Art.17.(NOTA : Opgeheven wat betreft de bepalingen aangaande de medische huizen bij <BESL 2009-06-04/20, art. 96,12°, 006; Inwerkingtreding : 31-12-2009>)
De erkenningsaanvraag voor een medisch huis moet worden ingediend bij ter post aangetekend schrijven of tegen ontvangstbewijs afgegeven bij het bestuur. Om ontvankelijk te zijn, moet zij de documenten en gegevens bevatten bedoeld in bijlage VI NM.
Art.18.(NOTA : Opgeheven wat betreft de bepalingen aangaande de medische huizen bij <BESL 2009-06-04/20, art. 96,12°, 006; Inwerkingtreding : 31-12-2009>)
Binnen twee maanden na ontvangst van de erkenningsaanvraag deelt het bestuur het medische huis zijn beslissing mee aangaande de aanvraag of, bij onvolledigheid van deze laatste, verzoekt het de aanvraag aan te vullen.
Art.19.(NOTA : Opgeheven wat betreft de bepalingen aangaande de medische huizen bij <BESL 2009-06-04/20, art. 96,12°, 006; Inwerkingtreding : 31-12-2009>)
Als de aanvraag ontvankelijk is, onderzoekt het bestuur de erkenningsaanvraag en bezoekt het het medische huis om na te gaan of het beantwoordt aan de erkenningsvoorwaarden.
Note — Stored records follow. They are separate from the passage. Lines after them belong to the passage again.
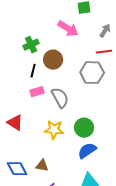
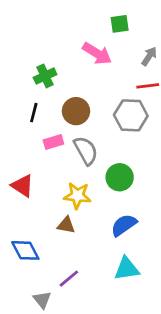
brown circle: (53, 60) -> (76, 111), moved
black line: (33, 71) -> (34, 113), moved
green circle: (84, 128) -> (120, 177), moved
brown triangle: (42, 166) -> (66, 225), moved

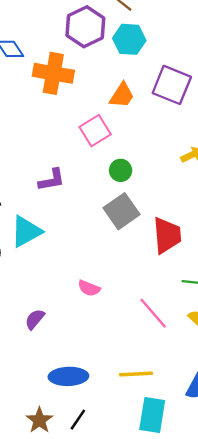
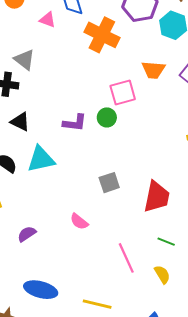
orange trapezoid: (122, 95) -> (153, 70), turned 45
green circle: (121, 170) -> (107, 117), moved
gray square: (122, 211) -> (109, 183), moved, size x0.7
De Minister legt de erkenningsaanvraag voor aan de Brusselse Franstalige Adviesraad voor Welzijnszorg en Gezondheid, zoals opgericht bij decreet van de Raad van de Franse Gemeenschapscommissie van 5 juni 1997, hierna de Adviesraad genoemd, die een advies verstrekt binnen twee maanden nadat het dossier bij hem aanhangig werd gemaakt. Is deze termijn verstreken, dan wordt de procedure bij gebrek aan advies verder gezet. Bij dringendheid kan de Minister een kortere termijn vaststellen.
Art.20.(NOTA : Opgeheven wat betreft de bepalingen aangaande de medische huizen bij <BESL 2009-06-04/20, art. 96,12°, 006; Inwerkingtreding : 31-12-2009>)
Het College oordeelt over de erkenningsaanvraag en deelt zijn beslissing ten laatste twee maanden na het advies van de Adviesraad mee aan het medische huis.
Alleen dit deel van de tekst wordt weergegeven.